🤖 AI Summary
This work addresses the training challenges of target-conditioned GFlowNets under sparse rewards, high-dimensional state spaces, and offline-only data regimes. We propose Retrospective Backward Synthesis (RBS), a novel method that employs a learnable backward policy to dynamically generate high-quality, diverse backward trajectories—thereby mitigating reward sparsity and expanding trajectory coverage. Our key contributions are threefold: (i) the first integration of a retrospection mechanism into GFlowNets, enabling bidirectional flow modeling of target-conditioned policies and re-synthesis of backward trajectories; (ii) support for joint multi-objective training; and (iii) incorporation of importance weighting to enhance training stability.
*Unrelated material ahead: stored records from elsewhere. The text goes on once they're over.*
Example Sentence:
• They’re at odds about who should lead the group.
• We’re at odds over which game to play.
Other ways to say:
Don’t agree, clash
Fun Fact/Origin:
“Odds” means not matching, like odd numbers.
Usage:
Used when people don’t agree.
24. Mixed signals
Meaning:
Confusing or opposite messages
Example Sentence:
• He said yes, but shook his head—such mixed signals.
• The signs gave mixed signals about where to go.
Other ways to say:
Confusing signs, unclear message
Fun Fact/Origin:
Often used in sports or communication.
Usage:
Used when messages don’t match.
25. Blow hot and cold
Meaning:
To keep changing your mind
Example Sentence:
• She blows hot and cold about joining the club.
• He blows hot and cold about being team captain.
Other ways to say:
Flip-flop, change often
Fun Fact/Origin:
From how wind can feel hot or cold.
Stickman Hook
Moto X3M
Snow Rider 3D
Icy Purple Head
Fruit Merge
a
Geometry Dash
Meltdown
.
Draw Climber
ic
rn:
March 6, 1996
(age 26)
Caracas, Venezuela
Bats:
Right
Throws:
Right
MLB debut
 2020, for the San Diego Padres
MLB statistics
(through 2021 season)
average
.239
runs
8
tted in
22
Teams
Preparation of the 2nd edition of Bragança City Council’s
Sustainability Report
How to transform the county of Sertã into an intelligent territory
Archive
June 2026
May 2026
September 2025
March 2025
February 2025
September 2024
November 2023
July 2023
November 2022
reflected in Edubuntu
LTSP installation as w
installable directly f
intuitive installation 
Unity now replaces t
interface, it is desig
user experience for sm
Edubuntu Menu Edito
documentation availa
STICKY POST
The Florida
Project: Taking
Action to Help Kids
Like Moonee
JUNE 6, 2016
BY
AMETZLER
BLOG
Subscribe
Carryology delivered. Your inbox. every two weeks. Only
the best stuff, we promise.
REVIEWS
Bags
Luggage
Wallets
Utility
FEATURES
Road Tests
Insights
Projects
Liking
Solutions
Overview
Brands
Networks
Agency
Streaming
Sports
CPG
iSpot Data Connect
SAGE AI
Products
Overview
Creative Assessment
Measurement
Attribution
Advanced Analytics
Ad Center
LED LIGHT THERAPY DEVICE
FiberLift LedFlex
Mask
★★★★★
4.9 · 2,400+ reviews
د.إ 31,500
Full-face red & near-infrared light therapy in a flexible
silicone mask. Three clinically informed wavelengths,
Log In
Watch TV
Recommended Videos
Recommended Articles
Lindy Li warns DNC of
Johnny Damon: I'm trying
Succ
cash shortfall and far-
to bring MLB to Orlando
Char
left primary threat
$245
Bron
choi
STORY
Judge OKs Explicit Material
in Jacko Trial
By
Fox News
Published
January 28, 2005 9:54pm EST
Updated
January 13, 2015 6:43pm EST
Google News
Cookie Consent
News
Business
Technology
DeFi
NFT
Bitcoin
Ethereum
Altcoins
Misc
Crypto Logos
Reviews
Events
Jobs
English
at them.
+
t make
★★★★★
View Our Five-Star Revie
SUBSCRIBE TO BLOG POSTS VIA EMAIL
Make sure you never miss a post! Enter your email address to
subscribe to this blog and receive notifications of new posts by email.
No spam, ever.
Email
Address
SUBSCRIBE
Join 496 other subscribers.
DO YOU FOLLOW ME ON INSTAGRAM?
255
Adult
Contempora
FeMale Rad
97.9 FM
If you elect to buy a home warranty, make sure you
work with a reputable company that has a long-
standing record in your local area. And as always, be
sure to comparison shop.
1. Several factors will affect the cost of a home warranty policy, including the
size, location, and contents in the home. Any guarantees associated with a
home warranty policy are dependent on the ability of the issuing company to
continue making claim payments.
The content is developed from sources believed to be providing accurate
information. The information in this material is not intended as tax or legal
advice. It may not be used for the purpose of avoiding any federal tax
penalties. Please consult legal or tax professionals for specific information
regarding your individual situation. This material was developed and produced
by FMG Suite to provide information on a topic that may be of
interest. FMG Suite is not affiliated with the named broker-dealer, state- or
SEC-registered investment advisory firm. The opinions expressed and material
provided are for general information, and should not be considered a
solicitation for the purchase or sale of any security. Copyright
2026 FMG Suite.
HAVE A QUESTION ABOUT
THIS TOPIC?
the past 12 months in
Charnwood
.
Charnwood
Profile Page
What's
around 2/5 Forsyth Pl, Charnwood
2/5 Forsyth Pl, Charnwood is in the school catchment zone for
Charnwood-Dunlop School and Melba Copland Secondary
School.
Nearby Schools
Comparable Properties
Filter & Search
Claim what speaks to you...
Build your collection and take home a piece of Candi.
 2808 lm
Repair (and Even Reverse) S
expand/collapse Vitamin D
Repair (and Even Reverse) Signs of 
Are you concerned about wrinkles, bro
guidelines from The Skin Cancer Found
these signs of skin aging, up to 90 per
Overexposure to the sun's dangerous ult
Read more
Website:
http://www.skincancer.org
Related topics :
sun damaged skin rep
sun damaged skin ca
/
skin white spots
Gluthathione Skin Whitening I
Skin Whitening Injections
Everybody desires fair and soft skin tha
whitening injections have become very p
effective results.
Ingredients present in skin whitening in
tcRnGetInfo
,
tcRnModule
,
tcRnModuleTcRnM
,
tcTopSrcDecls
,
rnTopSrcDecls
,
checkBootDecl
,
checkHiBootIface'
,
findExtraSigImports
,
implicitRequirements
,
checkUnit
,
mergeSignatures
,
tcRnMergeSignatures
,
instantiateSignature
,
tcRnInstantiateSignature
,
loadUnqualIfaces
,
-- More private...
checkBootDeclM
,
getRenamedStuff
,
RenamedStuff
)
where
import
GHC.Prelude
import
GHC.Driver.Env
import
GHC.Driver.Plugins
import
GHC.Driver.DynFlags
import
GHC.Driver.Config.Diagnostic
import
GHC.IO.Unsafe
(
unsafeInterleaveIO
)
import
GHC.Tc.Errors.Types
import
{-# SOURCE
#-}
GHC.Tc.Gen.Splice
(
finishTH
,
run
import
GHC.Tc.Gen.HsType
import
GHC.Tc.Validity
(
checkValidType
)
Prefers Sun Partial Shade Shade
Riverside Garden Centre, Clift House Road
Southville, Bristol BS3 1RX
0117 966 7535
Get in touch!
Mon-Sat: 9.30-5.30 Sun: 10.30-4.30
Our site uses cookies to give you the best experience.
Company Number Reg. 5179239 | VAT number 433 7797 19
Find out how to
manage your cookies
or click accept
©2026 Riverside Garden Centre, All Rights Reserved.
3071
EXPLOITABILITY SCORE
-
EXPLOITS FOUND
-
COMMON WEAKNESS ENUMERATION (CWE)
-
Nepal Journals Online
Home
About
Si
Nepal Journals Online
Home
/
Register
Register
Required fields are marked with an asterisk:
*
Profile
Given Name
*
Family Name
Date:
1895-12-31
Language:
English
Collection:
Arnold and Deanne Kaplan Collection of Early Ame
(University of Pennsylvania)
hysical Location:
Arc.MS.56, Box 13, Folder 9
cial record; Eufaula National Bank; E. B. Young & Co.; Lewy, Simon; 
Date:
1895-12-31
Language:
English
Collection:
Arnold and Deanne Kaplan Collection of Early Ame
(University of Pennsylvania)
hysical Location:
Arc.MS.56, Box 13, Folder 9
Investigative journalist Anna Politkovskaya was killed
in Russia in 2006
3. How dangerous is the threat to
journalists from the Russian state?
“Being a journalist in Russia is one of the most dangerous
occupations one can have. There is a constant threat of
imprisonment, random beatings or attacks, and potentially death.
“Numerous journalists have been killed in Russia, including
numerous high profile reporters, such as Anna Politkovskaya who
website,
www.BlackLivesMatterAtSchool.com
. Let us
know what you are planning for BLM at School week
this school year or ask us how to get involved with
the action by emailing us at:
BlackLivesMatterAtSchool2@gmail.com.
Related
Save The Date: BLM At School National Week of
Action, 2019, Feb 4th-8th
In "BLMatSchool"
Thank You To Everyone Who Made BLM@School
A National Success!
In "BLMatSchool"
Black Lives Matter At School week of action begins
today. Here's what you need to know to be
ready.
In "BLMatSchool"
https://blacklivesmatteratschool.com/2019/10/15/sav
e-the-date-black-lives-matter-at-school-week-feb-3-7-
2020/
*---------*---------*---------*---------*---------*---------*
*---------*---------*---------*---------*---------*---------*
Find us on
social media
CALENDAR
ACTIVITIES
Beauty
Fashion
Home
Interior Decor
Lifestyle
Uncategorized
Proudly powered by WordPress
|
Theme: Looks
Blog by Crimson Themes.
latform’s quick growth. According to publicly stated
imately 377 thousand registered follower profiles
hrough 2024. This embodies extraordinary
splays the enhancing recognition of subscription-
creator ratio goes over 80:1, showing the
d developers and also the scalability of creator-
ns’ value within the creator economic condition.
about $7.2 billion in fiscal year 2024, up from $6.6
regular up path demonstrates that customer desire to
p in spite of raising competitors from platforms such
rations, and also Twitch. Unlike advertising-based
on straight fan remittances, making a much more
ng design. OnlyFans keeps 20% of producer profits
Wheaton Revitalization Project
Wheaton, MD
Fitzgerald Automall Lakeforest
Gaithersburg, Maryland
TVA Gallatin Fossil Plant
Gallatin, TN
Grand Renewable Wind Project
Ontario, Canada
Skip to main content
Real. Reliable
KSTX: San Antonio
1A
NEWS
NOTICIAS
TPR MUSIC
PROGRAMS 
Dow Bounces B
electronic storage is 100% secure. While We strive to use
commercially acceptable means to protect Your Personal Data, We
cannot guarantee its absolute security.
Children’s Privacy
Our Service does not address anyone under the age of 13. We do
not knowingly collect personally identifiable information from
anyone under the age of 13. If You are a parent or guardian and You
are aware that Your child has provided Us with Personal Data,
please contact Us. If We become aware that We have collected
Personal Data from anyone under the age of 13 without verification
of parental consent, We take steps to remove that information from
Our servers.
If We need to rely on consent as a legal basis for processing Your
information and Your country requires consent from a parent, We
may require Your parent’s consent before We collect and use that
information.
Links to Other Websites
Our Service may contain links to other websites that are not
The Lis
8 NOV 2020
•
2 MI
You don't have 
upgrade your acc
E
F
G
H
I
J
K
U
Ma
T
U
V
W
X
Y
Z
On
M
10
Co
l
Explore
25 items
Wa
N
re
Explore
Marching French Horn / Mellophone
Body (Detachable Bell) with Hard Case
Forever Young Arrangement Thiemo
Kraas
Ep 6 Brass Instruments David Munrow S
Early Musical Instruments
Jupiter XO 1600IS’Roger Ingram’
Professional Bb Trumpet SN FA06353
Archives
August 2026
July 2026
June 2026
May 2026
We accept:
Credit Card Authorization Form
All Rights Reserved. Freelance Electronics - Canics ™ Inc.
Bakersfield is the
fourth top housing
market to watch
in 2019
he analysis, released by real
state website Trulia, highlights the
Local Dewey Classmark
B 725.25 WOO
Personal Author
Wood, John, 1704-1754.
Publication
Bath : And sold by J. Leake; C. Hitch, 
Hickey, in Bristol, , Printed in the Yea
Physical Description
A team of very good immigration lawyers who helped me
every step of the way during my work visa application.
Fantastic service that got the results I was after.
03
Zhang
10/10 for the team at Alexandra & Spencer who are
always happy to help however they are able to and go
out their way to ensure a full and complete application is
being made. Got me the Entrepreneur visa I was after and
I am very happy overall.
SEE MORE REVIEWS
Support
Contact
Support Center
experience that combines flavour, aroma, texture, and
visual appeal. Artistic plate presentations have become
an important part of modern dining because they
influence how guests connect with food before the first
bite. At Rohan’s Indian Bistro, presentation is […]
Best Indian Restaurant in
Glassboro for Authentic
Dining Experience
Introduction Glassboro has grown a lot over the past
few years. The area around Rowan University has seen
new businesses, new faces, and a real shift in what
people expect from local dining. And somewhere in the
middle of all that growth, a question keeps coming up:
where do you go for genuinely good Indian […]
Evaluated on multiple benchmark tasks, RBS achieves significant gains in sample efficiency and outperforms strong baselines in both generated sample diversity and target-matching accuracy.
📝 Abstract
Generative Flow Networks (GFlowNets) are amortized sampling methods for learning a stochastic policy to sequentially generate compositional objects with probabilities proportional to their rewards. GFlowNets exhibit a remarkable ability to generate diverse sets of high-reward objects, in contrast to standard return maximization reinforcement learning approaches, which often converge to a single optimal solution. Recent works have arisen for learning goal-conditioned GFlowNets to acquire various useful properties, aiming to train a single GFlowNet capable of achieving different goals as the task specifies. However, training a goal-conditioned GFlowNet poses critical challenges due to extremely sparse rewards, which is further exacerbated in large state spaces. In this work, we propose a novel method named Retrospective Backward Synthesis (RBS) to address these challenges. Specifically, RBS synthesizes a new backward trajectory based on the backward policy in GFlowNets to enrich training trajectories with enhanced quality and diversity, thereby efficiently solving the sparse reward problem. Extensive empirical results show that our method improves sample efficiency by a large margin and outperforms strong baselines on various standard evaluation benchmarks.